Saved entries:
====

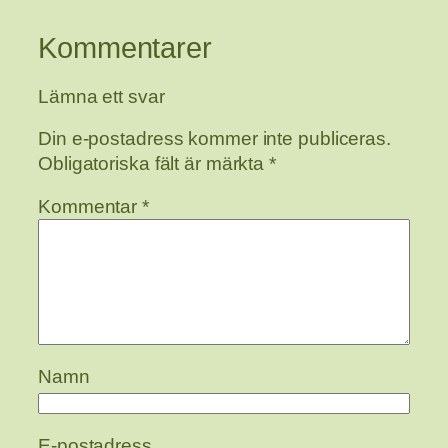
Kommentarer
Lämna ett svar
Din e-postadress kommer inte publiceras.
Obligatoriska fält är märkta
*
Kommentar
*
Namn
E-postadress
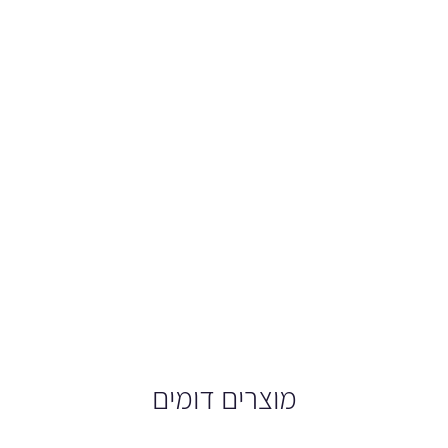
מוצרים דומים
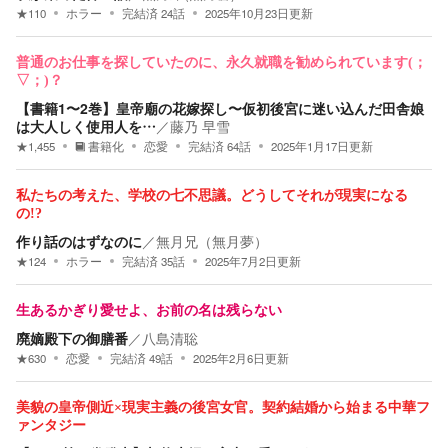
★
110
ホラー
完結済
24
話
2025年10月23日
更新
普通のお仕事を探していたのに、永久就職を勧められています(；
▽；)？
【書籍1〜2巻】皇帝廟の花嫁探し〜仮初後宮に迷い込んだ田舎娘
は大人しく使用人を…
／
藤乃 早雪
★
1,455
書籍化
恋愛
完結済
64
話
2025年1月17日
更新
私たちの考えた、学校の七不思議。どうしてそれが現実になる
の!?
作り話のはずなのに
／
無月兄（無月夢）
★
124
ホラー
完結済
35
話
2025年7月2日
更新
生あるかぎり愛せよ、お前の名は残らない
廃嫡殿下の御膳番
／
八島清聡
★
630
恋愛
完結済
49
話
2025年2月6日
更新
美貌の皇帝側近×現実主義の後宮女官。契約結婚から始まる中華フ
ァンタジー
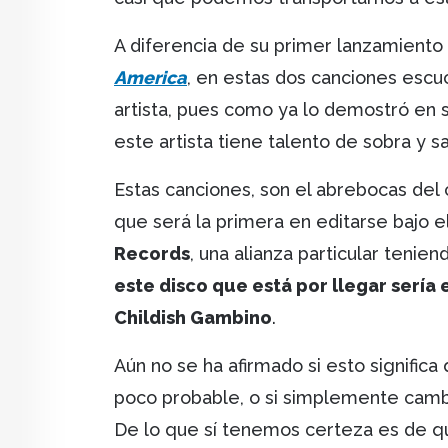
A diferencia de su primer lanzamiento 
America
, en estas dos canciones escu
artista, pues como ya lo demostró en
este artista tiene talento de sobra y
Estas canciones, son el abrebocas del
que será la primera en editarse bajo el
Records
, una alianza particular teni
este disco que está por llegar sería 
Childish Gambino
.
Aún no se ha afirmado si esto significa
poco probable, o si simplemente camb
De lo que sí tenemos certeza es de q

====

__Task objective__. Copy every line from the records that holds the string "este".

__Expected output__.
este artista tiene talento de sobra y
este disco que está por llegar sería 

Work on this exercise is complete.